President Obama's budget is out today with a barrage of tax increases that Bloomberg News estimates would increase taxes by a net $1 trillion over ten years. Among the president's proposed tax hikes, as outlined in a Treasury department press release:
An increase in the tobacco tax to about $1.95 a pack of cigarettes from $1.01, raising $78 billion over 10 years.
A change in the estate tax rates that were part of the fiscal cliff deal reached in January, raising the rate to 45% and lowering the exclusion to $3.5 million, raising $72 billion over 10 years.
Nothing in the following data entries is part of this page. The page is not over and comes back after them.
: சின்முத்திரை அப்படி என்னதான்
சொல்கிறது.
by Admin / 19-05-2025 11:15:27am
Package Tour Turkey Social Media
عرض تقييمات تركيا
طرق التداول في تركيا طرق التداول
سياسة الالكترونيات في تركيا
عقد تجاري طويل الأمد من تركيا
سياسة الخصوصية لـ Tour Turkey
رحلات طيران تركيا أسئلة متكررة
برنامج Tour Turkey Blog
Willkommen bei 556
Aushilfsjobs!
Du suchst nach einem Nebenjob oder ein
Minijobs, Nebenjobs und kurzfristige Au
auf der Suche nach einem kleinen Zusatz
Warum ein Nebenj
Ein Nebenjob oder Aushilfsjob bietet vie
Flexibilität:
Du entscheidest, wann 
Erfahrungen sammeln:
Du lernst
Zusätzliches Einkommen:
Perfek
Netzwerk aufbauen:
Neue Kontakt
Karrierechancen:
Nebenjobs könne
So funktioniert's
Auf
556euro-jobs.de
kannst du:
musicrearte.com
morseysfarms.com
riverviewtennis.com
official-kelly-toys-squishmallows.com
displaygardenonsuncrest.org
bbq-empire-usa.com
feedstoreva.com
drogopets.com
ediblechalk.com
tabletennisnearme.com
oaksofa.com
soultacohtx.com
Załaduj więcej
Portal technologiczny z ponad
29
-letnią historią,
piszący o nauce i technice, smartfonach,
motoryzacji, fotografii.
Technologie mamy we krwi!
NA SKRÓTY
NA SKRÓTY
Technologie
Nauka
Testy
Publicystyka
A "Fair Share Tax" — sounds like something out of Orwell or Ayn Rand — also known as a Buffett Rule, which would "require very high-income taxpayers to pay at least 30 percent of their adjusted gross income in income and payroll tax (with a credit for charitable giving)." Since it includes a credit for charitable giving, it's not clear that this version of the Buffett Rule would even touch Mr. Buffett. Treasury says this would raise $53 billion over 10 years.
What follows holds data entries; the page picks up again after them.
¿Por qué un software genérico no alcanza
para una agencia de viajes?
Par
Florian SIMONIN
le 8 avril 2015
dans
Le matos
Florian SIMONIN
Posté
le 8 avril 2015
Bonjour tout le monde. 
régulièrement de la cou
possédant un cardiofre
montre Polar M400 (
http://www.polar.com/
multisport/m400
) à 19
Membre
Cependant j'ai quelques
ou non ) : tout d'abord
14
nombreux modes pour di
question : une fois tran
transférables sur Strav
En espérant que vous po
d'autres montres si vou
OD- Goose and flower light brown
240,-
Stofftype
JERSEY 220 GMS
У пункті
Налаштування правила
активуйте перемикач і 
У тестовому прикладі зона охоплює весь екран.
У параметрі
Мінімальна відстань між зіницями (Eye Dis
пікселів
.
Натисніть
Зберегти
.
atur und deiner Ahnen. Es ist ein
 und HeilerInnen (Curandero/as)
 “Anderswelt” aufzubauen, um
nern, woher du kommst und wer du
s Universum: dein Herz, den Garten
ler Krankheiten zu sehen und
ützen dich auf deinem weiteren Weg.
An increase in taxes on "carried interest" earned by managers of investment partnerships. Contrary to the wildly inflated, but still not corrected, estimates in a New York Times op-ed by Lynn Forester de Rothschild that this tax increase would raise "$11 billion annually" or even more, Treasury estimates this would raise $16 billion over ten years.
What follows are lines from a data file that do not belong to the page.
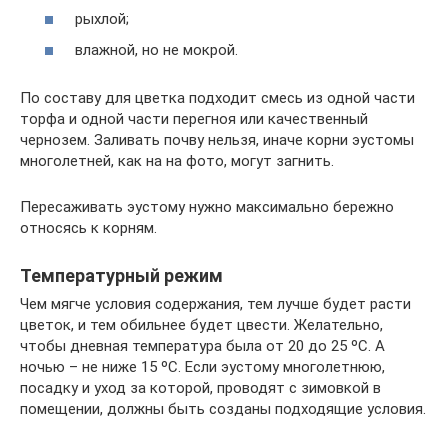
рыхлой;
влажной, но не мокрой.
По составу для цветка подходит смесь из одной части
торфа и одной части перегноя или качественный
чернозем. Заливать почву нельзя, иначе корни эустомы
многолетней, как на на фото, могут загнить.
Пересаживать эустому нужно максимально бережно
относясь к корням.
Температурный режим
Чем мягче условия содержания, тем лучше будет расти
цветок, и тем обильнее будет цвести. Желательно,
чтобы дневная температура была от 20 до 25 ºС. А
ночью – не ниже 15 ºС. Если эустому многолетнюю,
посадку и уход за которой, проводят с зимовкой в
помещении, должны быть созданы подходящие условия.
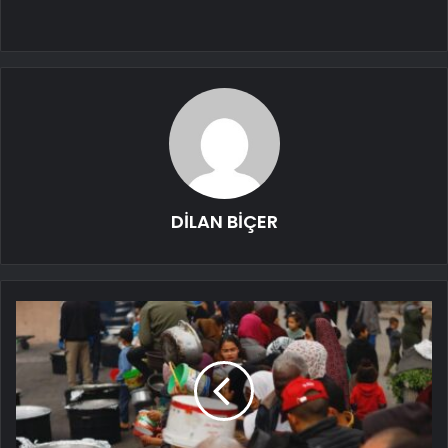
DİLAN BİÇER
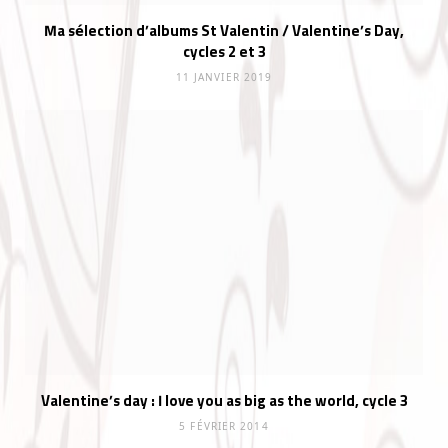
Ma sélection d’albums St Valentin / Valentine’s Day,
cycles 2 et 3
11 JANVIER 2019
Valentine’s day : I love you as big as the world, cycle 3
5 FÉVRIER 2014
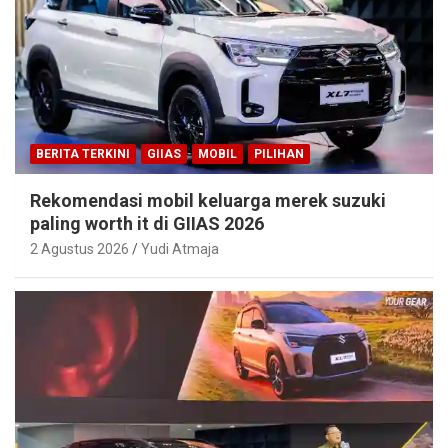
BERITA TERKINI
GIIAS
MOBIL
PILIHAN
Rekomendasi mobil keluarga merek suzuki
paling worth it di GIIAS 2026
2 Agustus 2026
Yudi Atmaja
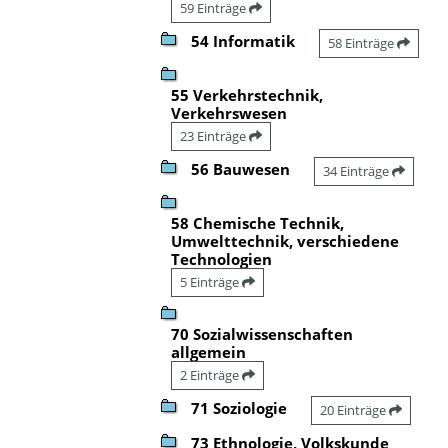
59 Einträge
54 Informatik
58 Einträge
55 Verkehrstechnik,
Verkehrswesen
23 Einträge
56 Bauwesen
34 Einträge
58 Chemische Technik,
Umwelttechnik, verschiedene
Technologien
5 Einträge
70 Sozialwissenschaften
allgemein
2 Einträge
71 Soziologie
20 Einträge
73 Ethnologie, Volkskunde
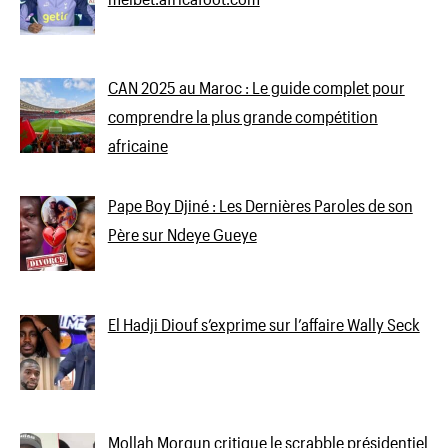
CAN 2025 au Maroc : Le guide complet pour
comprendre la plus grande compétition
africaine
Pape Boy Djiné : Les Dernières Paroles de son
Père sur Ndeye Gueye
El Hadji Diouf s’exprime sur l’affaire Wally Seck
Mollah Morgun critique le scrabble présidentiel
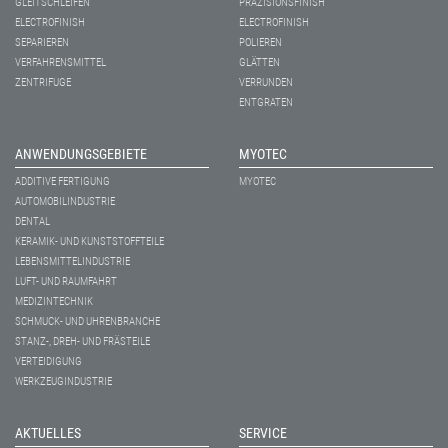
GLEITSCHLEIFEN
PRÄZISIONSFINISH
ELECTROFINISH
ELECTROFINISH
SEPARIEREN
POLIEREN
VERFAHRENSMITTEL
GLÄTTEN
ZENTRIFUGE
VERRUNDEN
ENTGRATEN
ANWENDUNGSGEBIETE
MYOTEC
ADDITIVE FERTIGUNG
MYOTEC
AUTOMOBILINDUSTRIE
DENTAL
KERAMIK- UND KUNSTSTOFFTEILE
LEBENSMITTELINDUSTRIE
LUFT- UND RAUMFAHRT
MEDIZINTECHNIK
SCHMUCK- UND UHRENBRANCHE
STANZ-, DREH- UND FRÄSTEILE
VERTEIDIGUNG
WERKZEUGINDUSTRIE
AKTUELLES
SERVICE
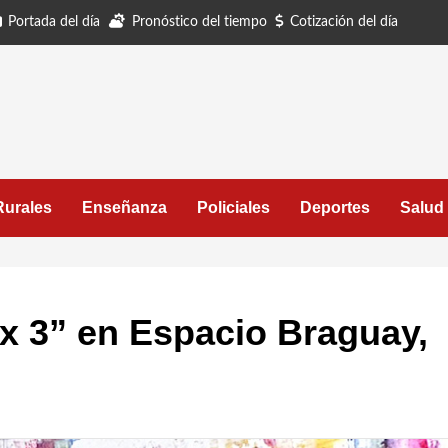
Portada del día
Pronóstico del tiempo
Cotización del día
Rurales
Enseñanza
Policiales
Deportes
Salud
x 3” en Espacio Braguay,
A cap on deductions and certain income exclusions "for high-income families to 28 percent." The Treasury press release assures that this "would raise $529 billion over the next ten years," notwithstanding a White House blog post signed by Gene Sperling and Jason Furman on November 29, 2012, headlined, "Limiting Tax Deductions: The Reality of the Math," asserting that it is only "plausible" to raise $450 billion over ten years from such limits.
It sure looks like, having gotten Republicans to go along with significant tax increases in January, Mr. Obama is now coming back for even more in April.
The fine print on all this, if you can stomach it, is in the so-called Green Book, more formally known as General Explanations of the Administration's Fiscal Year 2014 Revenue Proposals.